AIM OF THE TASK: Output every record verbatim, and omit each picture.

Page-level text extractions

◇ ◇ ◇

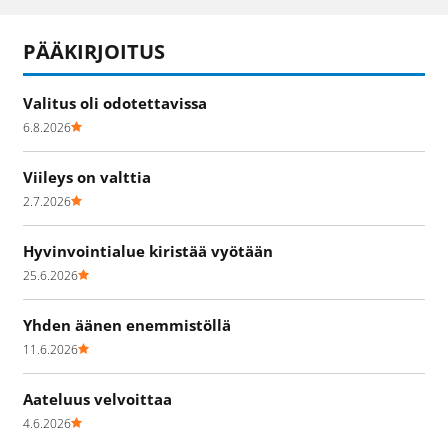
PÄÄKIRJOITUS
Valitus oli odotettavissa
6.8.2026
Viileys on valttia
2.7.2026
Hyvinvointialue kiristää vyötään
25.6.2026
Yhden äänen enemmistöllä
11.6.2026
Aateluus velvoittaa
4.6.2026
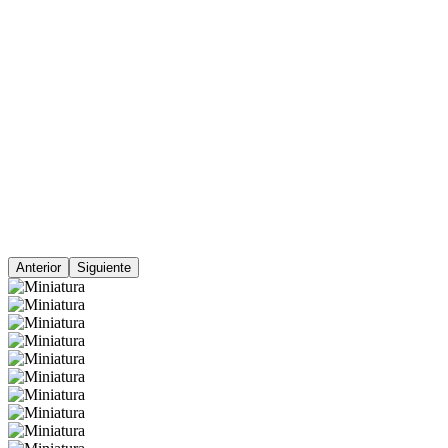
Anterior
Siguiente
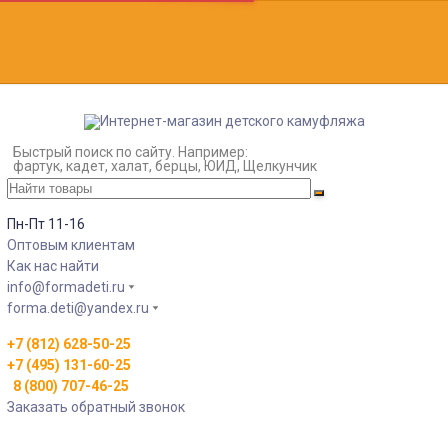
Быстрый поиск по сайту. Например:
фартук, кадет, халат, берцы, ЮИД, Щелкунчик
Пн-Пт 11-16
Оптовым клиентам
Как нас найти
info@formadeti.ru
forma.deti@yandex.ru
+7 (812) 628-50-25
+7 (495) 131-60-25
8 (800) 707-46-25
Заказать обратный звонок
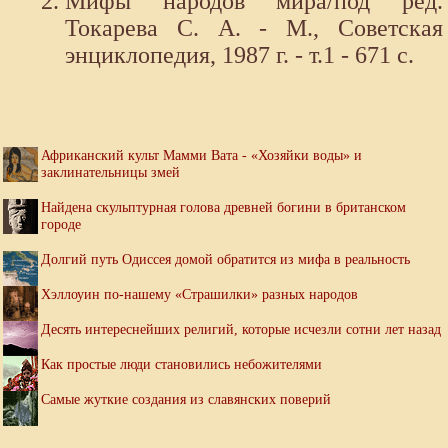
Мифы народов мира/под ред.
Токарева С. А. - М., Советская
энциклопедия, 1987 г. - т.1 - 671 с.
Африканский культ Мамми Вата - «Хозяйки воды» и
заклинательницы змей
Найдена скульптурная голова древней богини в британском
городе
Долгий путь Одиссея домой обратится из мифа в реальность
Хэллоуин по-нашему «Страшилки» разных народов
Десять интереснейших религий, которые исчезли сотни лет назад
Как простые люди становились небожителями
Самые жуткие создания из славянских поверий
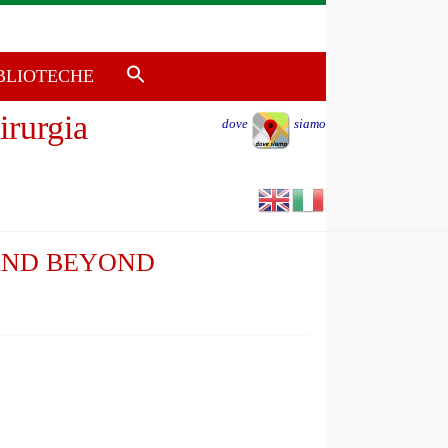
Search
BLIOTECHE
for:
Search Button
irurgia
dove
siamo
AND BEYOND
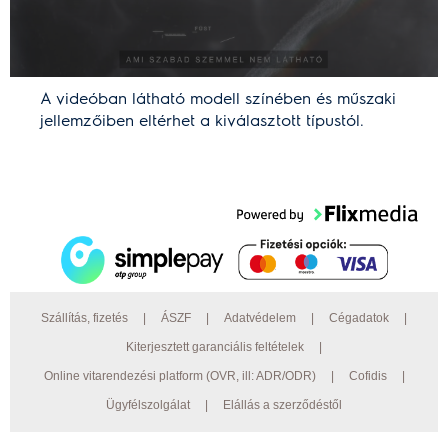
A videóban látható modell színében és műszaki
jellemzőiben eltérhet a kiválasztott típustól.
Szállítás, fizetés
|
ÁSZF
|
Adatvédelem
|
Cégadatok
|
Kiterjesztett garanciális feltételek
|
Online vitarendezési platform (OVR, ill: ADR/ODR)
|
Cofidis
|
Ügyfélszolgálat
|
Elállás a szerződéstől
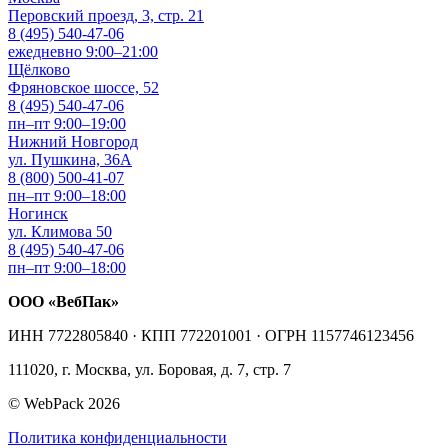
Перовский проезд, 3, стр. 21
8 (495) 540-47-06
ежедневно 9:00–21:00
Щёлково
Фряновское шоссе, 52
8 (495) 540-47-06
пн–пт 9:00–19:00
Нижний Новгород
ул. Пушкина, 36А
8 (800) 500-41-07
пн–пт 9:00–18:00
Ногинск
ул. Климова 50
8 (495) 540-47-06
пн–пт 9:00–18:00
ООО «ВебПак»
ИНН 7722805840 · КПП 772201001 · ОГРН 1157746123456
111020, г. Москва, ул. Боровая, д. 7, стр. 7
© WebPack 2026
Политика конфиденциальности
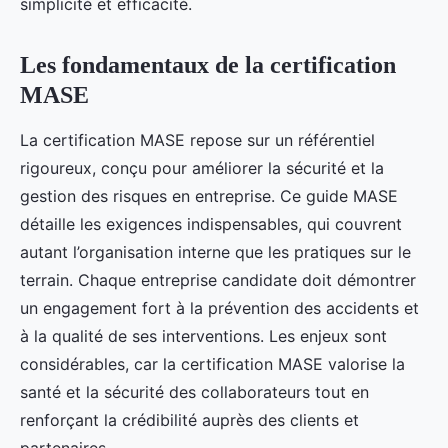
simplicité et efficacité.
Les fondamentaux de la certification
MASE
La certification MASE repose sur un référentiel
rigoureux, conçu pour améliorer la sécurité et la
gestion des risques en entreprise. Ce guide MASE
détaille les exigences indispensables, qui couvrent
autant l’organisation interne que les pratiques sur le
terrain. Chaque entreprise candidate doit démontrer
un engagement fort à la prévention des accidents et
à la qualité de ses interventions. Les enjeux sont
considérables, car la certification MASE valorise la
santé et la sécurité des collaborateurs tout en
renforçant la crédibilité auprès des clients et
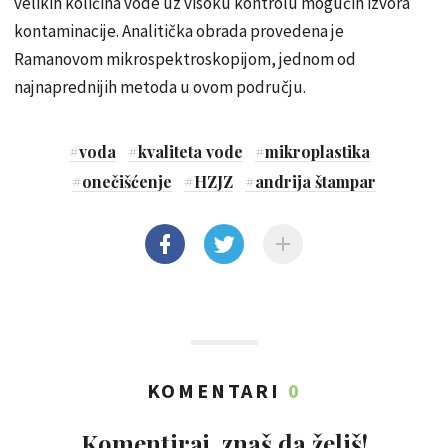
velikih količina vode uz visoku kontrolu mogućih izvora
kontaminacije. Analitička obrada provedena je
Ramanovom mikrospektroskopijom, jednom od
najnaprednijih metoda u ovom području.
#
voda
#
kvaliteta vode
#
mikroplastika
#
onečišćenje
#
HZJZ
#
andrija štampar
KOMENTARI
0
Komentiraj, znaš da želiš!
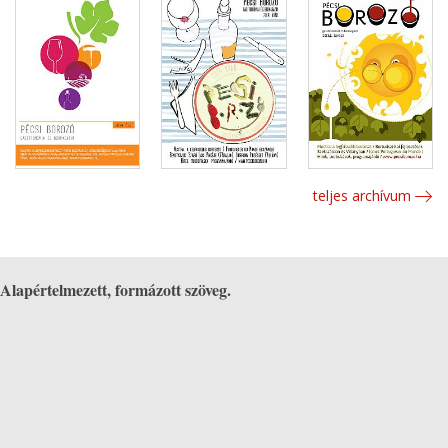
teljes archívum
Alapértelmezett, formázott szöveg.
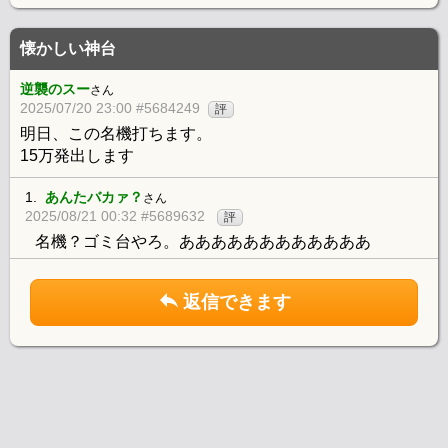
懐かしい神台
逆襲のスー
さん
2025/07/20 23:00 #5684249
評
明日、この名機打ちます。
15万発出します
1.
あんたバカァ？
さん
2025/08/21 00:32 #5689632
評
名機？ゴミ台やろ。ああああああああああああ
返信できます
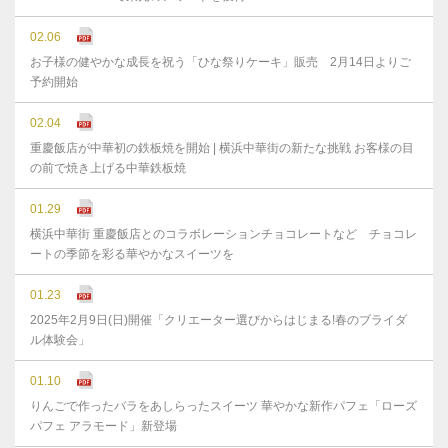
02.06
お子様の健やかな成⻑を祝う「ひな祭りケーキ」販売 2月14日よりご
予約開始
02.04
重慶飯店が中華初の鉄板焼を開始 | 横浜中華街の新たな挑戦 お客様の目
の前で焼き上げる中華鉄板焼
01.29
横浜中華街 重慶飯店とのコラボレーションチョコレートなど チョコレ
ートの季節を彩る華やかなスイーツを
01.23
2025年2月9日(日)開催「クリエーター選びからはじまる!春のブライダ
ル体験会」
01.10
りんごで作ったバラをあしらったスイーツ 華やかな新作パフェ「ローズ
パフェ アラモード」新登場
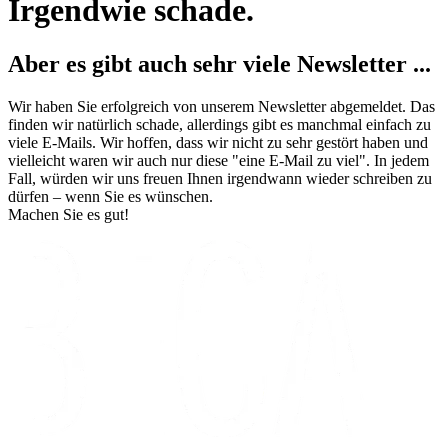
Irgendwie schade.
Aber es gibt auch sehr viele Newsletter ...
Wir haben Sie erfolgreich von unserem Newsletter abgemeldet. Das
finden wir natürlich schade, allerdings gibt es manchmal einfach zu
viele E-Mails. Wir hoffen, dass wir nicht zu sehr gestört haben und
vielleicht waren wir auch nur diese "eine E-Mail zu viel". In jedem
Fall, würden wir uns freuen Ihnen irgendwann wieder schreiben zu
dürfen – wenn Sie es wünschen.
Machen Sie es gut!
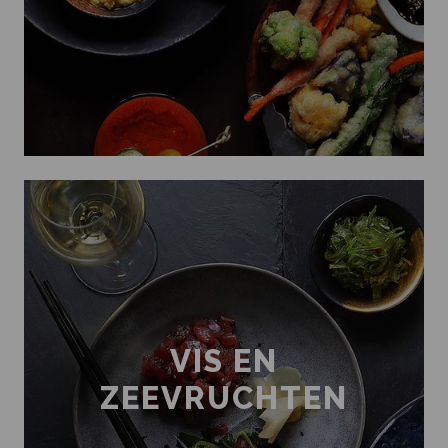
VIS EN
ZEEVRUCHTEN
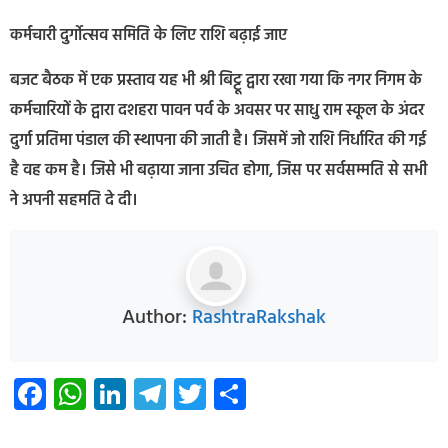
कर्मचारी दुर्गोत्सव समिति के लिए राशि बढ़ाई जाए
बजट बैठक में एक प्रस्ताव यह भी श्री बिट्टू द्वारा रखा गया कि नगर निगम के
कर्मचारियों के द्वारा दशहरा पावन पर्व के अवसर पर साधु राम स्कूल के अंदर
दुर्गा प्रतिमा पंडाल की स्थापना की जाती है। जिसमें जो राशि निर्धारित की गई
है वह कम है। जिसे भी बढ़ाया जाना उचित होगा, जिस पर सर्वसम्मति से सभी
ने अपनी सहमति दे दी।
Author:
RashtraRakshak
Facebook
WhatsApp
LinkedIn
Telegram
Twitter
Share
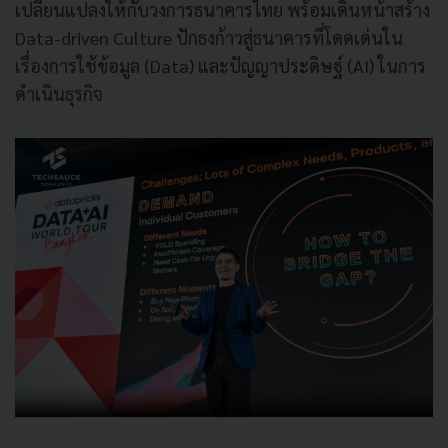
เปลี่ยนแปลงให้กับวงการธนาคารไทย พร้อมเดินหน้าสร้าง
Data-driven Culture ปักธงก้าวสู่ธนาคารที่โดดเด่นใน
เรื่องการใช้ข้อมูล (Data) และปัญญาประดิษฐ์ (AI) ในการ
ดำเนินธุรกิจ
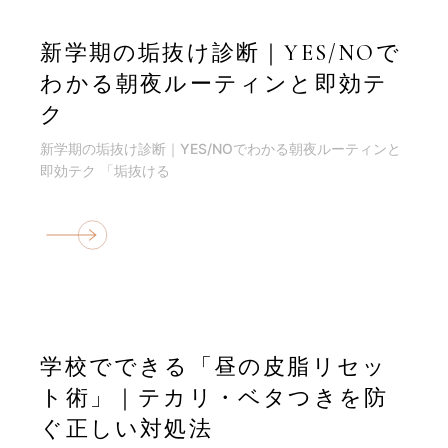
新学期の垢抜け診断｜YES/NOで
わかる朝夜ルーティンと即効テ
ク
新学期の垢抜け診断｜YES/NOでわかる朝夜ルーティンと
即効テク 「垢抜ける
学校でできる「昼の皮脂リセッ
ト術」｜テカリ・ベタつきを防
ぐ正しい対処法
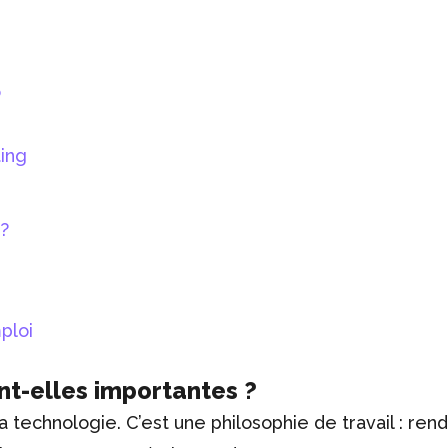
o
ing
?
ploi
nt-elles importantes ?
la technologie. C’est une philosophie de travail : ren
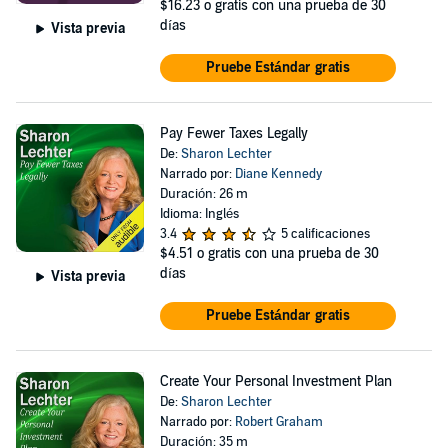
$16.23
o gratis con una prueba de 30
días
Vista previa
Pruebe Estándar gratis
Pay Fewer Taxes Legally
De:
Sharon Lechter
Narrado por:
Diane Kennedy
Duración: 26 m
Idioma: Inglés
3.4
5 calificaciones
$4.51
o gratis con una prueba de 30
días
Vista previa
Pruebe Estándar gratis
Create Your Personal Investment Plan
De:
Sharon Lechter
Narrado por:
Robert Graham
Duración: 35 m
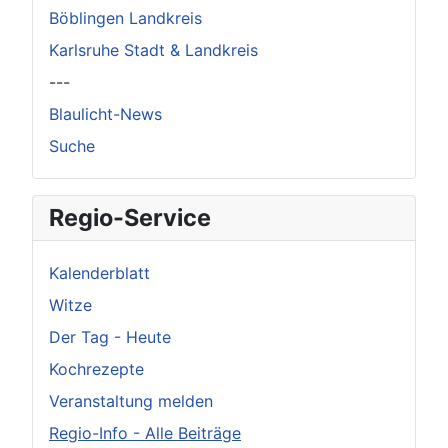
Böblingen Landkreis
Karlsruhe Stadt & Landkreis
---
Blaulicht-News
Suche
Regio-Service
Kalenderblatt
Witze
Der Tag - Heute
Kochrezepte
Veranstaltung melden
Regio-Info - Alle Beiträge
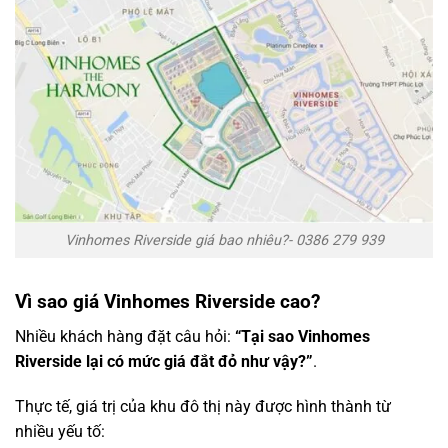
Vinhomes Riverside giá bao nhiêu?- 0386 279 939
Vì sao giá Vinhomes Riverside cao?
Nhiều khách hàng đặt câu hỏi:
“Tại sao Vinhomes
Riverside lại có mức giá đắt đỏ như vậy?”
.
Thực tế, giá trị của khu đô thị này được hình thành từ
nhiều yếu tố:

◇ ◇ ◇

YOUR RESPONSE:
PÄÄKIRJOITUS
Valitus oli odotettavissa
6.8.2026
Viileys on valttia
2.7.2026
Hyvinvointialue kiristää vyötään
25.6.2026
Yhden äänen enemmistöllä
11.6.2026
Aateluus velvoittaa
4.6.2026
Anterior
Siguiente
Быстрый поиск по сайту. Например:
фартук, кадет, халат, берцы, ЮИД, Щелкунчик
Пн-Пт 11-16
Оптовым клиентам
Как нас найти
info@formadeti.ru
forma.deti@yandex.ru
+7 (812) 628-50-25
+7 (495) 131-60-25
8 (800) 707-46-25
Заказать обратный звонок
Мифы народов мира/под ред.
Токарева С. А. - М., Советская
энциклопедия, 1987 г. - т.1 - 671 с.
Африканский культ Мамми Вата - «Хозяйки воды» и
заклинательницы змей
Найдена скульптурная голова древней богини в британском
городе
Долгий путь Одиссея домой обратится из мифа в реальность
Хэллоуин по-нашему «Страшилки» разных народов
Десять интереснейших религий, которые исчезли сотни лет назад
Как простые люди становились небожителями
Самые жуткие создания из славянских поверий
Search
BLIOTECHE
for:
Search Button
irurgia
dove
siamo
AND BEYOND
A videóban látható modell színében és műszaki
jellemzőiben eltérhet a kiválasztott típustól.
Szállítás, fizetés
|
ÁSZF
|
Adatvédelem
|
Cégadatok
|
Kiterjesztett garanciális feltételek
|
Online vitarendezési platform (OVR, ill: ADR/ODR)
|
Cofidis
|
Ügyfélszolgálat
|
Elállás a szerződéstől
Перовский проезд, 3, стр. 21
8 (495) 540-47-06
ежедневно 9:00–21:00
Щёлково
Фряновское шоссе, 52
8 (495) 540-47-06
пн–пт 9:00–19:00
Нижний Новгород
ул. Пушкина, 36А
8 (800) 500-41-07
пн–пт 9:00–18:00
Ногинск
ул. Климова 50
8 (495) 540-47-06
пн–пт 9:00–18:00
ООО «ВебПак»
ИНН 7722805840 · КПП 772201001 · ОГРН 1157746123456
111020, г. Москва, ул. Боровая, д. 7, стр. 7
© WebPack 2026
Политика конфиденциальности
simplicité et efficacité.
Les fondamentaux de la certification
MASE
La certification MASE repose sur un référentiel
rigoureux, conçu pour améliorer la sécurité et la
gestion des risques en entreprise. Ce guide MASE
détaille les exigences indispensables, qui couvrent
autant l’organisation interne que les pratiques sur le
terrain. Chaque entreprise candidate doit démontrer
un engagement fort à la prévention des accidents et
à la qualité de ses interventions. Les enjeux sont
considérables, car la certification MASE valorise la
santé et la sécurité des collaborateurs tout en
renforçant la crédibilité auprès des clients et
velikih količina vode uz visoku kontrolu mogućih izvora
kontaminacije. Analitička obrada provedena je
Ramanovom mikrospektroskopijom, jednom od
najnaprednijih metoda u ovom području.
#
voda
#
kvaliteta vode
#
mikroplastika
#
onečišćenje
#
HZJZ
#
andrija štampar
KOMENTARI
0
Komentiraj, znaš da želiš!
teljes archívum
Alapértelmezett, formázott szöveg.
懐かしい神台
逆襲のスー
さん
2025/07/20 23:00 #5684249
評
明日、この名機打ちます。
15万発出します
1.
あんたバカァ？
さん
2025/08/21 00:32 #5689632
評
名機？ゴミ台やろ。ああああああああああああ
返信できます
02.06
お子様の健やかな成⻑を祝う「ひな祭りケーキ」販売 2月14日よりご
予約開始
02.04
重慶飯店が中華初の鉄板焼を開始 | 横浜中華街の新たな挑戦 お客様の目
の前で焼き上げる中華鉄板焼
01.29
横浜中華街 重慶飯店とのコラボレーションチョコレートなど チョコレ
ートの季節を彩る華やかなスイーツを
01.23
2025年2月9日(日)開催「クリエーター選びからはじまる!春のブライダ
ル体験会」
01.10
りんごで作ったバラをあしらったスイーツ 華やかな新作パフェ「ローズ
パフェ アラモード」新登場
Irgendwie schade.
Aber es gibt auch sehr viele Newsletter ...
Wir haben Sie erfolgreich von unserem Newsletter abgemeldet. Das
finden wir natürlich schade, allerdings gibt es manchmal einfach zu
viele E-Mails. Wir hoffen, dass wir nicht zu sehr gestört haben und
vielleicht waren wir auch nur diese "eine E-Mail zu viel". In jedem
Fall, würden wir uns freuen Ihnen irgendwann wieder schreiben zu
dürfen – wenn Sie es wünschen.
Machen Sie es gut!
VIS EN
ZEEVRUCHTEN
कर्मचारी दुर्गोत्सव समिति के लिए राशि बढ़ाई जाए
बजट बैठक में एक प्रस्ताव यह भी श्री बिट्टू द्वारा रखा गया कि नगर निगम के
कर्मचारियों के द्वारा दशहरा पावन पर्व के अवसर पर साधु राम स्कूल के अंदर
दुर्गा प्रतिमा पंडाल की स्थापना की जाती है। जिसमें जो राशि निर्धारित की गई
है वह कम है। जिसे भी बढ़ाया जाना उचित होगा, जिस पर सर्वसम्मति से सभी
ने अपनी सहमति दे दी।
Author:
RashtraRakshak
Facebook
WhatsApp
LinkedIn
Telegram
Twitter
Share
เปลี่ยนแปลงให้กับวงการธนาคารไทย พร้อมเดินหน้าสร้าง
Data-driven Culture ปักธงก้าวสู่ธนาคารที่โดดเด่นใน
เรื่องการใช้ข้อมูล (Data) และปัญญาประดิษฐ์ (AI) ในการ
ดำเนินธุรกิจ
新学期の垢抜け診断｜YES/NOで
わかる朝夜ルーティンと即効テ
ク
新学期の垢抜け診断｜YES/NOでわかる朝夜ルーティンと
即効テク 「垢抜ける
学校でできる「昼の皮脂リセッ
ト術」｜テカリ・ベタつきを防
ぐ正しい対処法
o
ing
?
ploi
nt-elles importantes ?
la technologie. C’est une philosophie de travail : ren
$16.23
o gratis con una prueba de 30
días
Vista previa
Pruebe Estándar gratis
Pay Fewer Taxes Legally
De:
Sharon Lechter
Narrado por:
Diane Kennedy
Duración: 26 m
Idioma: Inglés
3.4
5 calificaciones
$4.51
o gratis con una prueba de 30
días
Vista previa
Pruebe Estándar gratis
Create Your Personal Investment Plan
De:
Sharon Lechter
Narrado por:
Robert Graham
Duración: 35 m
Böblingen Landkreis
Karlsruhe Stadt & Landkreis
---
Blaulicht-News
Suche
Regio-Service
Kalenderblatt
Witze
Der Tag - Heute
Kochrezepte
Veranstaltung melden
Regio-Info - Alle Beiträge
Vinhomes Riverside giá bao nhiêu?- 0386 279 939
Vì sao giá Vinhomes Riverside cao?
Nhiều khách hàng đặt câu hỏi:
“Tại sao Vinhomes
Riverside lại có mức giá đắt đỏ như vậy?”
.
Thực tế, giá trị của khu đô thị này được hình thành từ
nhiều yếu tố:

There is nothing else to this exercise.